“Not if it has a GPS tracking program in it that your father had installed. Not if you don’t want to get peppered with questions the instant you get home. Not when you simply want to take a deep breath and not get in trouble for it.”

Peyton sat up off his pillows and then got to his feet. As he walked over to a table that ran along the back of the sofa, he weaved like there was a stiff breeze blowing around him.

“Take mine, then. The code is oh-four-one-one. It’s only so you have something on you—and I’m not naive. I won’t push you, but you’re obvi not going home at dawn. Just be safe, okay? I don’t want to find another body—and this time feel even worse because I enabled you.”

“I’m going to be fine.”

“That’s my lie—I mean line.” He came over and held out his iPhone. “And whereas you looked at me with pity as I said those words, I’m staring at you with something else. It’s called warning.”

“I’ll be careful. I swear to you.”

“Don’t make me regret this,” he muttered as he opened a window for her.

“I won’t.”

Elise gave him her own code and put his phone in the pocket of her coat. Then, with a quick hug and a final wave, she ghosted out of his suite, leaving him to his human football games and his bird vodka … and the shadows that haunted him.

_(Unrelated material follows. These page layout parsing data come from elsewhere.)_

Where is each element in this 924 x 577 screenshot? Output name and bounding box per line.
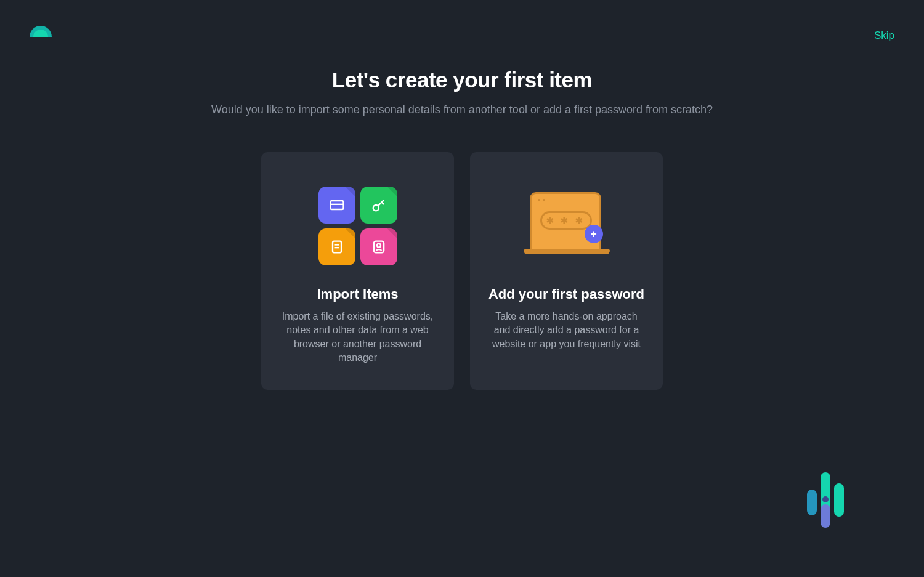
import-illustration <box>315 183 401 269</box>
option-cards: Import Items Import a file of existing p… <box>261 152 663 390</box>
person-icon <box>360 228 397 265</box>
credit-card-icon <box>318 187 355 224</box>
import-items-card[interactable]: Import Items Import a file of existing p… <box>261 152 454 390</box>
svg-rect-13 <box>821 504 830 528</box>
import-card-description: Import a file of existing passwords, not… <box>278 310 437 365</box>
svg-rect-10 <box>807 490 817 515</box>
svg-point-2 <box>373 205 378 211</box>
page-title: Let's create your first item <box>332 68 592 92</box>
add-card-title: Add your first password <box>488 286 644 302</box>
page-subtitle: Would you like to import some personal d… <box>211 103 713 116</box>
key-icon <box>360 187 397 224</box>
import-card-title: Import Items <box>317 286 398 302</box>
app-logo-icon <box>30 23 52 37</box>
assistant-widget-icon[interactable] <box>807 472 850 528</box>
svg-point-9 <box>377 244 381 248</box>
onboarding-content: Let's create your first item Would you l… <box>0 68 924 390</box>
add-password-illustration: ✱ ✱ ✱ + <box>524 183 610 269</box>
note-icon <box>318 228 355 265</box>
add-card-description: Take a more hands-on approach and direct… <box>487 310 646 351</box>
svg-line-4 <box>381 202 384 204</box>
add-password-card[interactable]: ✱ ✱ ✱ + Add your first password Take a m… <box>470 152 663 390</box>
svg-rect-12 <box>834 483 844 517</box>
svg-point-14 <box>822 496 829 502</box>
plus-icon: + <box>585 225 603 243</box>
skip-link[interactable]: Skip <box>874 30 894 42</box>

Talk about not going far. She rematerialized out in the gardens of his estate, just so she could do what she had said and breathe a little. Snow was swirling around, not really getting organized into a proper fall, and the wind was bitter. As she looked over her shoulder at the Tudor mansion, she could see Peyton moving around in his bathroom, his blond hair catching the lights, his bare torso so powerful, she thought for a moment that he didn’t look like an aristocrat anymore. He looked like a soldier.

Burrowing into her coat, she knew it was too early to go to Axe’s. He’d told her the door was always open, but …

When the idea came to her, she didn’t immediately dematerialize. After thinking things through, however, she ghosted out …

… and re-formed downtown, at the foot of a fancy high-rise.

Stepping back so that she was in the middle of the empty street, she counted the floors. The address on those papers she’d found in Allishon’s closet had listed an apartment number of 1403.

“Did you forget your key?”

Elise glanced to the left. A human female with an open face and an easy manner was on the sidewalk in front of the entrance.

“I’m here to see my cousin,” Elise said. “She isn’t answering the buzzer. She’s on the fourteenth floor?”

Yeah, she was into honesty—but technically it was true: Allishon wasn’t going to be answering anything, ever again.

“Come on in.” The woman started for the door. “You can ride my coattails.”

“Thank you.”

Elise followed her into the lobby and made small talk by the elevator, and then on the ascent. The female got off on the fifth floor and Elise made the rest of the trip by herself. When the ding! announced she was on the right level, she got off and looked both ways. A little placard with apartment numbers on it pointed her to the left and she walked down the carpeted hall, passing countless doors.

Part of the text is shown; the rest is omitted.